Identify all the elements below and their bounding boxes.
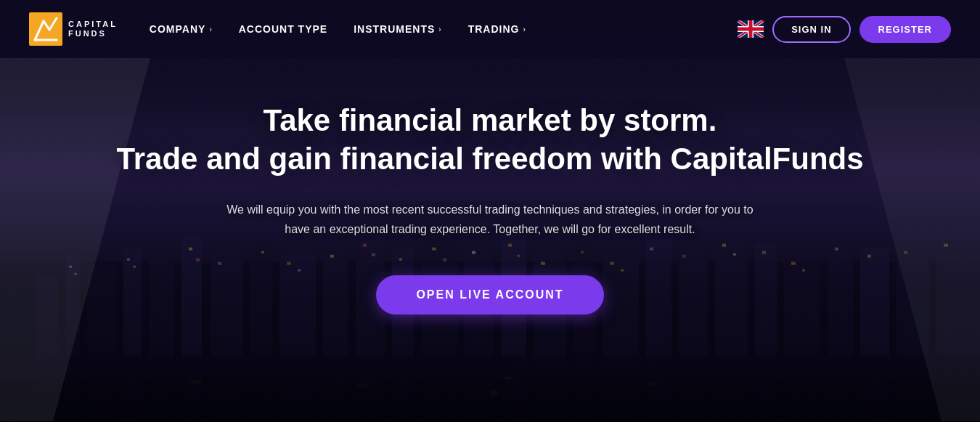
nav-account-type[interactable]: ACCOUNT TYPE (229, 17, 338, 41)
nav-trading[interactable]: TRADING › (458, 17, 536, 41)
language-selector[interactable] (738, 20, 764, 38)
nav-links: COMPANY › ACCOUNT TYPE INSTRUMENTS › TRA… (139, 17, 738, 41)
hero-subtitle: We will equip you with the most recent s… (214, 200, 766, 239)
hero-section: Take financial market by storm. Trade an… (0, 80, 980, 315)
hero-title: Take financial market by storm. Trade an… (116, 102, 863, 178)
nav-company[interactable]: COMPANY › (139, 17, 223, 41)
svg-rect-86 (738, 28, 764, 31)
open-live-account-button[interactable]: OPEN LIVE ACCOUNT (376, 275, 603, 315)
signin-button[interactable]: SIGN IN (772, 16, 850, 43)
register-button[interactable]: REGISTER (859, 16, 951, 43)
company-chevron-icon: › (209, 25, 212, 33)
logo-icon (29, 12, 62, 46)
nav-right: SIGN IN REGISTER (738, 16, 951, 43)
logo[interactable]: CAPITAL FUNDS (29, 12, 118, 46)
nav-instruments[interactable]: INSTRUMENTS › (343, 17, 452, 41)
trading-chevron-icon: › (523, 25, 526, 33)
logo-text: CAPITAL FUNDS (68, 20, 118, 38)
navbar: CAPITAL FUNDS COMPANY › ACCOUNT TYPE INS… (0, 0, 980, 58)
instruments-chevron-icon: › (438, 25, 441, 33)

========================================

- _Task_
Strip out the pictures and reproduce the remaining material above exactly.

- _Answer section_
Identify all the elements below and their bounding boxes.
nav-account-type[interactable]: ACCOUNT TYPE (229, 17, 338, 41)
nav-trading[interactable]: TRADING › (458, 17, 536, 41)
language-selector[interactable] (738, 20, 764, 38)
nav-links: COMPANY › ACCOUNT TYPE INSTRUMENTS › TRA… (139, 17, 738, 41)
hero-subtitle: We will equip you with the most recent s… (214, 200, 766, 239)
hero-section: Take financial market by storm. Trade an… (0, 80, 980, 315)
hero-title: Take financial market by storm. Trade an… (116, 102, 863, 178)
nav-company[interactable]: COMPANY › (139, 17, 223, 41)
svg-rect-86 (738, 28, 764, 31)
open-live-account-button[interactable]: OPEN LIVE ACCOUNT (376, 275, 603, 315)
signin-button[interactable]: SIGN IN (772, 16, 850, 43)
register-button[interactable]: REGISTER (859, 16, 951, 43)
company-chevron-icon: › (209, 25, 212, 33)
logo-icon (29, 12, 62, 46)
nav-right: SIGN IN REGISTER (738, 16, 951, 43)
logo[interactable]: CAPITAL FUNDS (29, 12, 118, 46)
nav-instruments[interactable]: INSTRUMENTS › (343, 17, 452, 41)
trading-chevron-icon: › (523, 25, 526, 33)
logo-text: CAPITAL FUNDS (68, 20, 118, 38)
navbar: CAPITAL FUNDS COMPANY › ACCOUNT TYPE INS… (0, 0, 980, 58)
instruments-chevron-icon: › (438, 25, 441, 33)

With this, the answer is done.